PippiKneeSocks.com

and on the seventh day, someone said “and let there be only more rain”

May 19th, 2006

our scene begins, on a dark and gloomy morning, someplace in the woods of vermont. where our heroine has been subjected to seven straight days of rain.

*loud knock*

’suse me ma’m, we have some reports of some violations here.


pardon me sherrif, but i’m unawares of any violations here. i’m just going about my day.


just take a look over yonder, ma’m


*laughs*
that is just my spinning, sherrif.


exactly, ma’m. or should i say, perp.
look at this! you put ramie in with silk sari and angora?!
do i even need to mention the abuse of *tinkle*?
that alone violates most laws of good taste.


’scuse me, sheriff; but isn’t taste subjective???
it’s a fine lace weight yarn.


*in a stern voice*
that may be, missy.
but, do you have plans for this yarn?


*getting sweaty*
um, plans, why, no…


*growing increasingly irritated*
i see.
well, don’t you have plans to meet with people you haven’t seen in 10 years, today?
and you are still un showered


*chuckles*
well, anyone who knows me, knows i stink.


*YELLING*
that is beside the point, where are your priorities?!
don’t you have deadlines? things that you need to do.


*hangs head in shame*
yes, but you don’t understand… i was compelled!

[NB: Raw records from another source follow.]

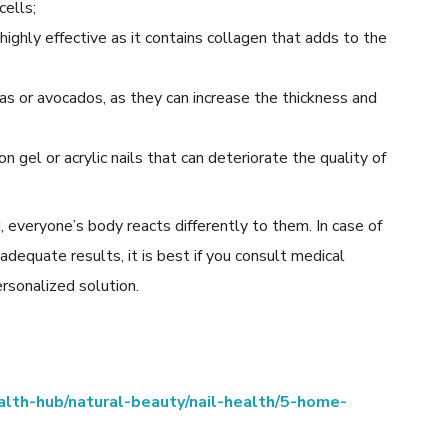
cells;
highly effective as it contains collagen that adds to the
nas or avocados, as they can increase the thickness and
 gel or acrylic nails that can deteriorate the quality of
 everyone’s body reacts differently to them. In case of
 adequate results, it is best if you consult medical
rsonalized solution.
lth-hub/natural-beauty/nail-health/5-home-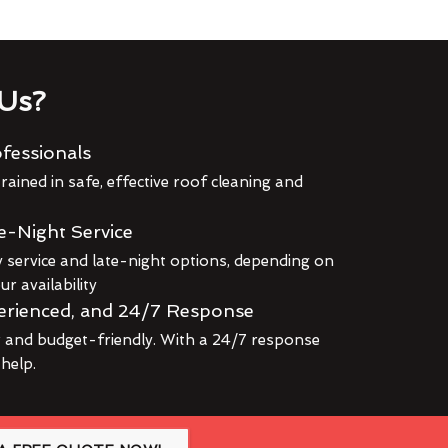
Us?
fessionals
rained in safe, effective roof cleaning and
e-Night Service
service and late-night options, depending on
r availability
erienced, and 24/7 Response
r and budget-friendly. With a 24/7 response
 help.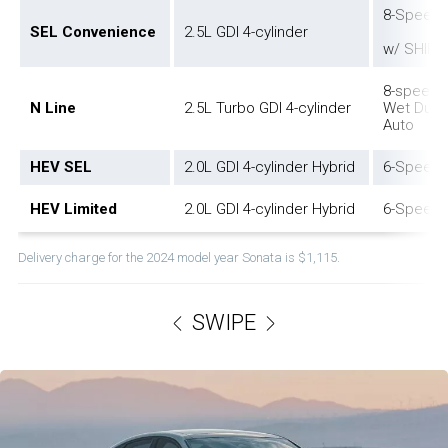
8-Speed 
SEL Convenience
2.5L GDI 4-cylinder
w/ SHIFT
8-speed 
N Line
2.5L Turbo GDI 4-cylinder
Wet Dual 
Auto
HEV SEL
2.0L GDI 4-cylinder Hybrid
6-Speed 
HEV Limited
2.0L GDI 4-cylinder Hybrid
6-Speed 
Delivery charge for the 2024 model year Sonata is $1,115.
SWIPE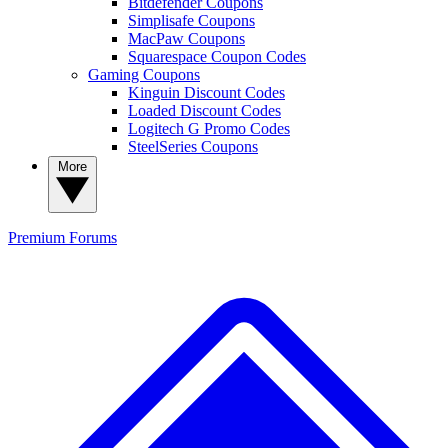
Bitdefender Coupons
Simplisafe Coupons
MacPaw Coupons
Squarespace Coupon Codes
Gaming Coupons
Kinguin Discount Codes
Loaded Discount Codes
Logitech G Promo Codes
SteelSeries Coupons
More
Premium
Forums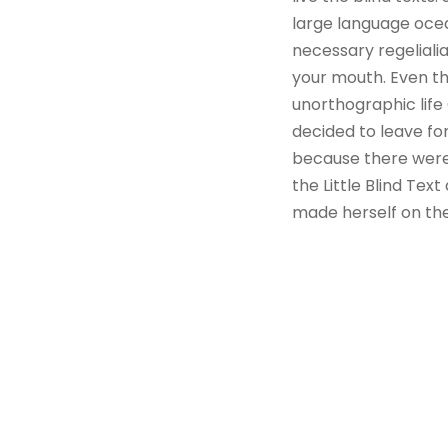
large language ocea
necessary regelialia
your mouth. Even the
unorthographic life
decided to leave fo
because there were
the Little Blind Text
made herself on th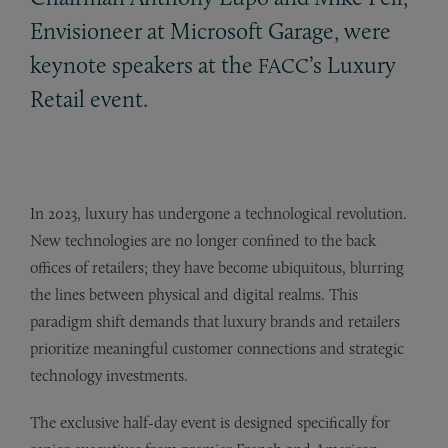
Envisioneer at Microsoft Garage, were
keynote speakers at the
’s Luxury
FACC
Retail event.
In 2023, luxury has undergone a technological revolution.
New technologies are no longer confined to the back
offices of retailers; they have become ubiquitous, blurring
the lines between physical and digital realms. This
paradigm shift demands that luxury brands and retailers
prioritize meaningful customer connections and strategic
technology investments.
The exclusive half-day event is designed specifically for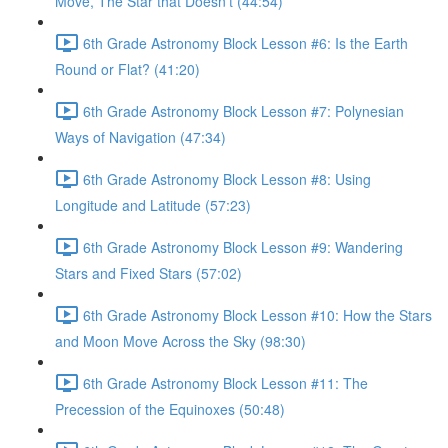
Move, The Star that Doesn’t (44:54)
6th Grade Astronomy Block Lesson #6: Is the Earth
Round or Flat? (41:20)
6th Grade Astronomy Block Lesson #7: Polynesian
Ways of Navigation (47:34)
6th Grade Astronomy Block Lesson #8: Using
Longitude and Latitude (57:23)
6th Grade Astronomy Block Lesson #9: Wandering
Stars and Fixed Stars (57:02)
6th Grade Astronomy Block Lesson #10: How the Stars
and Moon Move Across the Sky (98:30)
6th Grade Astronomy Block Lesson #11: The
Precession of the Equinoxes (50:48)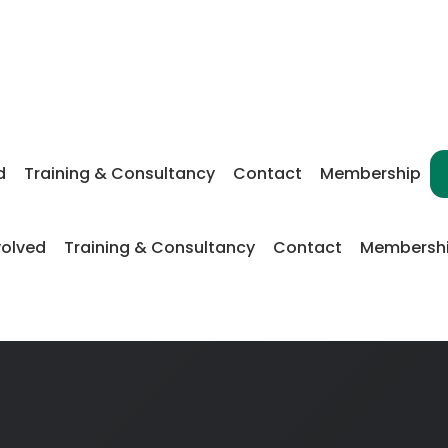
d
Training & Consultancy
Contact
Membership
volved
Training & Consultancy
Contact
Membersh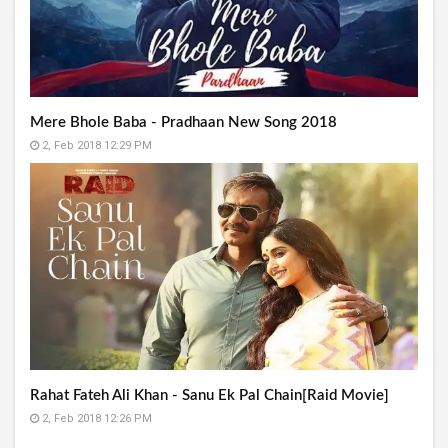
Mere Bhole Baba - Pradhaan New Song 2018
2, Feb 2018 12:29 PM
Rahat Fateh Ali Khan - Sanu Ek Pal Chain[Raid Movie]
2, Feb 2018 12:26 PM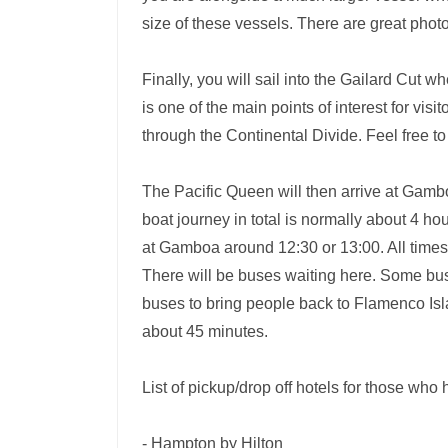
size of these vessels. There are great phot
Finally, you will sail into the Gailard Cut 
is one of the main points of interest for vis
through the Continental Divide. Feel free t
The Pacific Queen will then arrive at Gamb
boat journey in total is normally about 4 h
at Gamboa around 12:30 or 13:00. All time
There will be buses waiting here. Some buse
buses to bring people back to Flamenco Isl
about 45 minutes.
List of pickup/drop off hotels for those who 
- Hampton by Hilton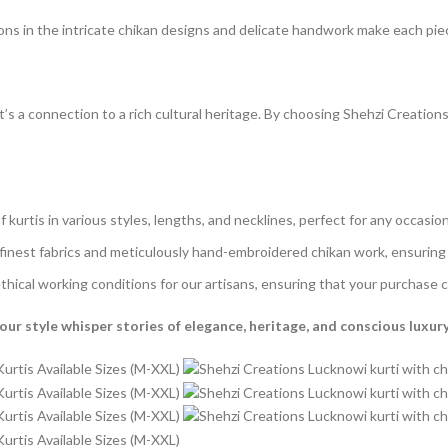
ons in the intricate chikan designs and delicate handwork make each piece
t’s a connection to a rich cultural heritage. By choosing Shehzi Creation
f kurtis in various styles, lengths, and necklines, perfect for any occasion
inest fabrics and meticulously hand-embroidered chikan work, ensuring e
ical working conditions for our artisans, ensuring that your purchase c
ur style whisper stories of elegance, heritage, and conscious luxury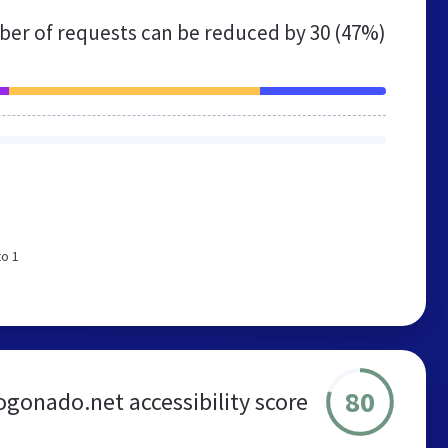
er of requests can be reduced by
30 (47%)
to 1
80
gonado.net accessibility score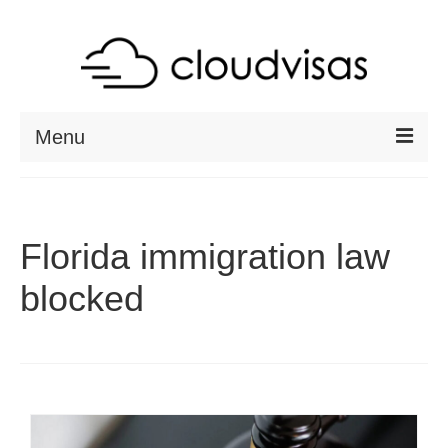
Menu
ABOUT
DESTINATIONS
Florida immigration law
RESOURCES
blocked
VISA CHECK
CONTACT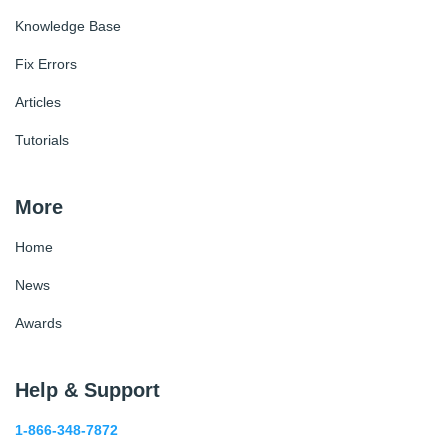
Knowledge Base
Fix Errors
Articles
Tutorials
More
Home
News
Awards
Help & Support
1-866-348-7872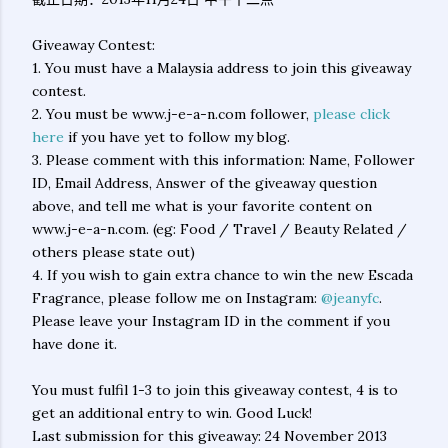
Giveaway Contest:
1. You must have a Malaysia address to join this giveaway
contest.
2. You must be www.j-e-a-n.com follower,
please click
here
if you have yet to follow my blog.
3. Please comment with this information: Name, Follower
ID, Email Address, Answer of the giveaway question
above, and tell me what is your favorite content on
www.j-e-a-n.com. (eg: Food / Travel / Beauty Related /
others please state out)
4. If you wish to gain extra chance to win the new Escada
Fragrance, please follow me on Instagram:
@jeanyfc
.
Please leave your Instagram ID in the comment if you
have done it.
You must fulfil 1-3 to join this giveaway contest, 4 is to
get an additional entry to win. Good Luck!
Last submission for this giveaway: 24 November 2013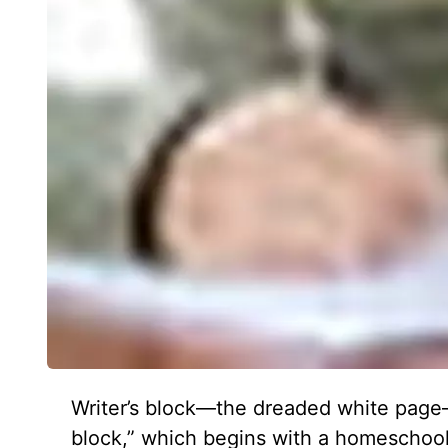
Writer’s block—the dreaded white page—i
block,” which begins with a homeschooli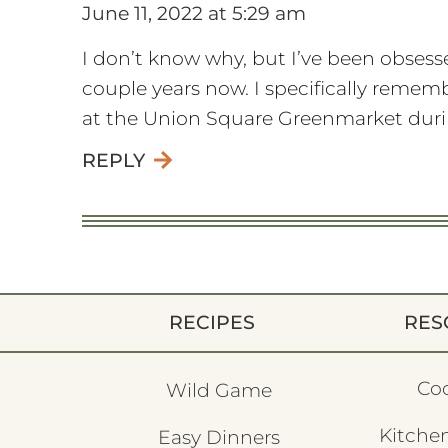
June 11, 2022 at 5:29 am
I don’t know why, but I’ve been obsesse
couple years now. I specifically reme
at the Union Square Greenmarket durin
REPLY
RECIPES
RES
Co
Wild Game
Kitchen
Easy Dinners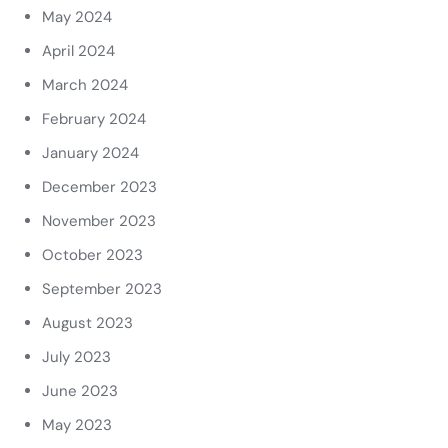
May 2024
April 2024
March 2024
February 2024
January 2024
December 2023
November 2023
October 2023
September 2023
August 2023
July 2023
June 2023
May 2023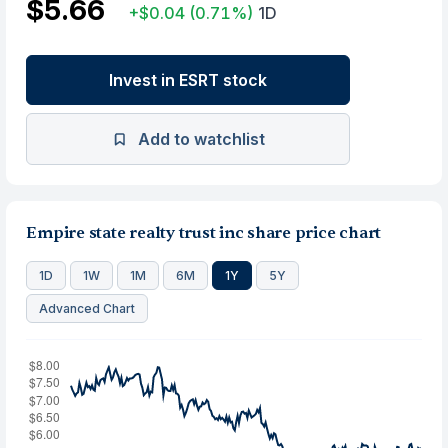
$5.66
+$0.04
(0.71%)
1D
Invest in ESRT stock
Add to watchlist
Empire state realty trust inc share price chart
1D
1W
1M
6M
1Y
5Y
Advanced Chart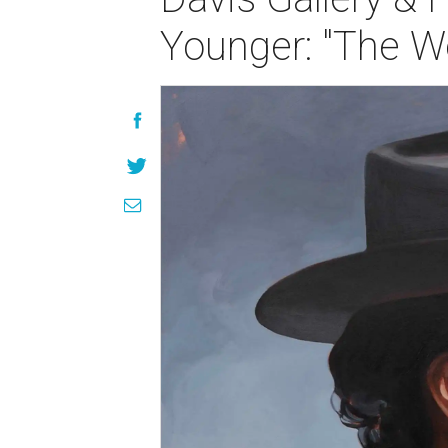
Younger: "The W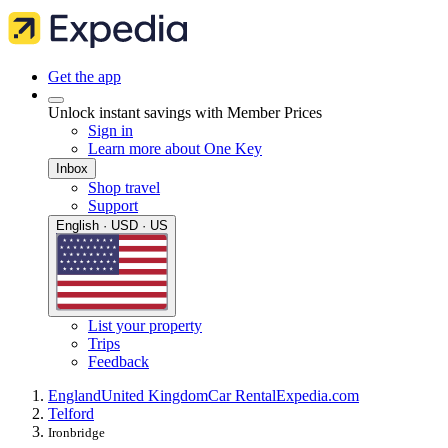
Get the app
Unlock instant savings with Member Prices
Sign in
Learn more about One Key
Inbox
Shop travel
Support
English · USD · US
List your property
Trips
Feedback
England
United Kingdom
Car Rental
Expedia.com
Telford
Ironbridge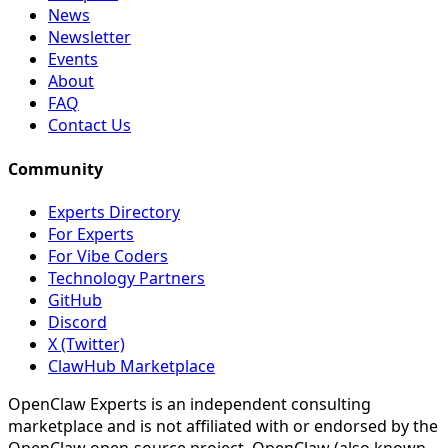
News
Newsletter
Events
About
FAQ
Contact Us
Community
Experts Directory
For Experts
For Vibe Coders
Technology Partners
GitHub
Discord
X (Twitter)
ClawHub Marketplace
OpenClaw Experts is an independent consulting
marketplace and is not affiliated with or endorsed by the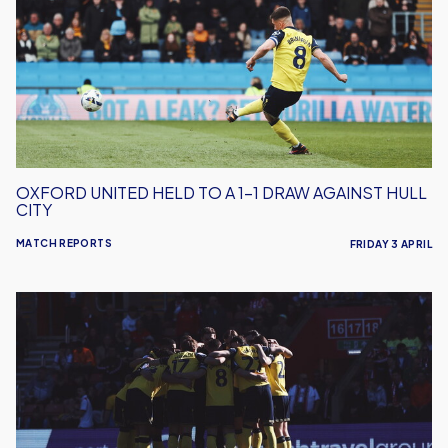
To
A
1-
1
Draw
Against
Hull
City
OXFORD UNITED HELD TO A 1-1 DRAW AGAINST HULL
CITY
MATCH REPORTS
FRIDAY 3 APRIL
Oxford
United
Fall
To
Defeat
At
Southampton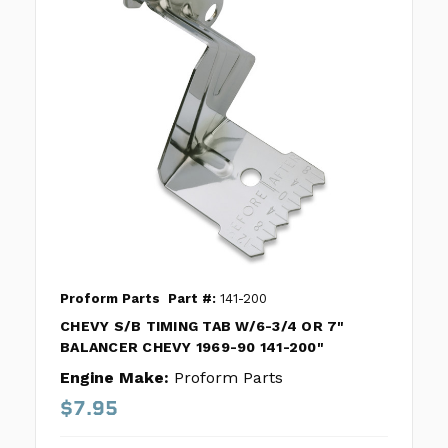
Proform Parts
Part #:
141-200
CHEVY S/B TIMING TAB W/6-3/4 OR 7"
BALANCER CHEVY 1969-90 141-200"
Engine Make:
Proform Parts
$7.95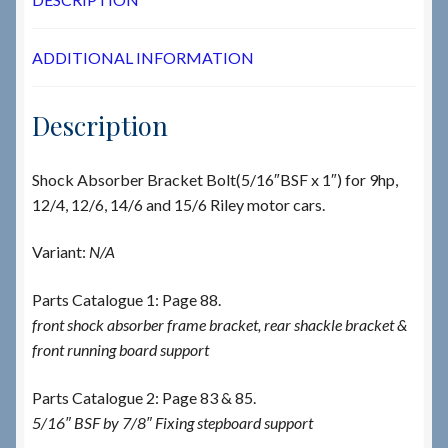
ADDITIONAL INFORMATION
Description
Shock Absorber Bracket Bolt(5/16″BSF x 1″) for 9hp,
12/4, 12/6, 14/6 and 15/6 Riley motor cars.
Variant:
N/A
Parts Catalogue 1: Page 88.
front shock absorber frame bracket, rear shackle bracket &
front running board support
Parts Catalogue 2: Page 83 & 85.
5/16″ BSF by 7/8″ Fixing stepboard support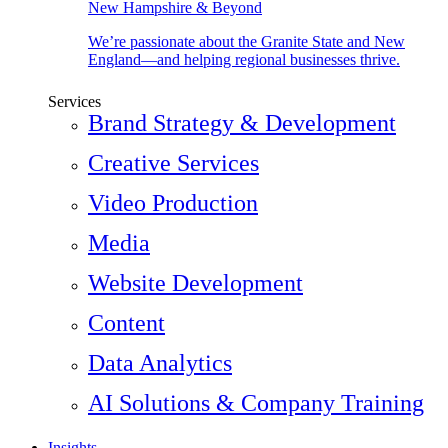
New Hampshire & Beyond
We’re passionate about the Granite State and New
England—and helping regional businesses thrive.
Services
Brand Strategy & Development
Creative Services
Video Production
Media
Website Development
Content
Data Analytics
AI Solutions & Company Training
Insights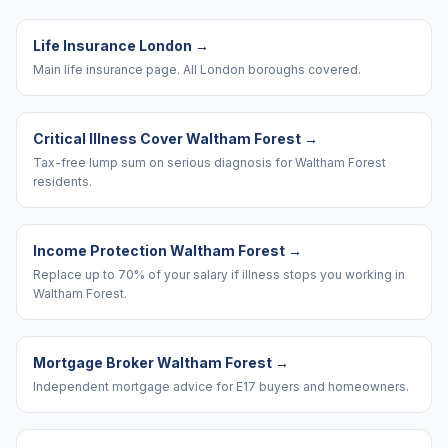
Life Insurance London
→
Main life insurance page. All London boroughs covered.
Critical Illness Cover Waltham Forest
→
Tax-free lump sum on serious diagnosis for Waltham Forest
residents.
Income Protection Waltham Forest
→
Replace up to 70% of your salary if illness stops you working in
Waltham Forest.
Mortgage Broker Waltham Forest
→
Independent mortgage advice for E17 buyers and homeowners.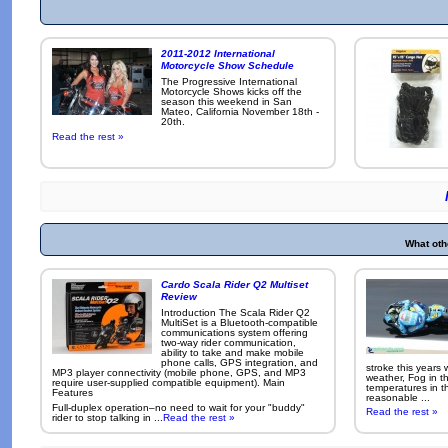
2011-2012 International
Motorcycle Show Schedule
The Progressive International
Motorcycle Shows kicks off the
season this weekend in San
Mateo, California November 18th -
20th.
Read the rest »
What oth
Cardo Scala Rider Q2 Multiset
Review
Introduction The Scala Rider Q2
MultiSet is a Bluetooth-compatible
communications system offering
two-way rider communication,
ability to take and make mobile
phone calls, GPS integration, and
stroke this years
MP3 player connectivity (mobile phone, GPS, and MP3
weather, Fog in 
require user-supplied compatible equipment). Main
temperatures in 
Features
reasonable ...
Full-duplex operation–no need to wait for your "buddy"
Read the rest »
rider to stop talking in ...
Read the rest »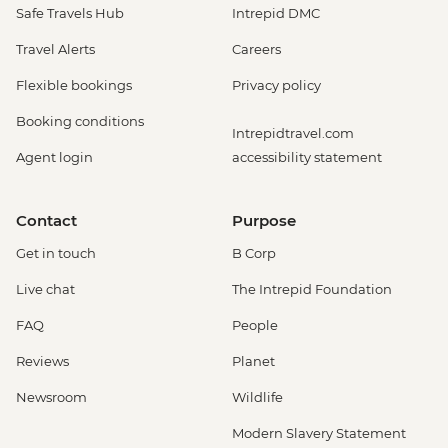
Safe Travels Hub
Intrepid DMC
Travel Alerts
Careers
Flexible bookings
Privacy policy
Booking conditions
Intrepidtravel.com
Agent login
accessibility statement
Contact
Purpose
Get in touch
B Corp
Live chat
The Intrepid Foundation
FAQ
People
Reviews
Planet
Newsroom
Wildlife
Modern Slavery Statement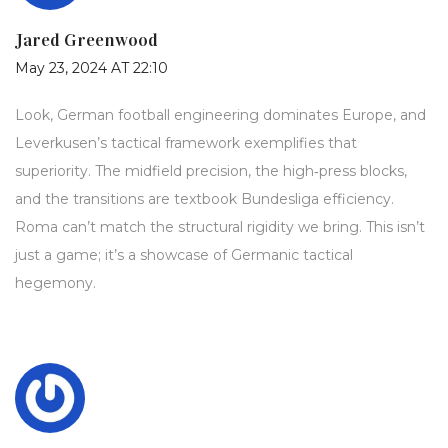
Jared Greenwood
May 23, 2024 AT 22:10
Look, German football engineering dominates Europe, and
Leverkusen’s tactical framework exemplifies that
superiority. The midfield precision, the high‑press blocks,
and the transitions are textbook Bundesliga efficiency.
Roma can’t match the structural rigidity we bring. This isn’t
just a game; it’s a showcase of Germanic tactical
hegemony.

ahh, i see, compulsion, an addict, eh?
*sniffs arround*


is that HEMP!?! you put hemp in this yarn??… that’s it missy. it’s all over for you…


*trying to defend herself*
but, it’s european hemp, sheriff.. we don’t buy hemp from china.


that’s it lady, i’m calling the u-haul and we are confiscating your stash.


*gets faint*
NO!
anything but that
take my children, take the coke-a-cola i have stashed in the fridge..
anything! i’ll give you anything, just leave my fibers!!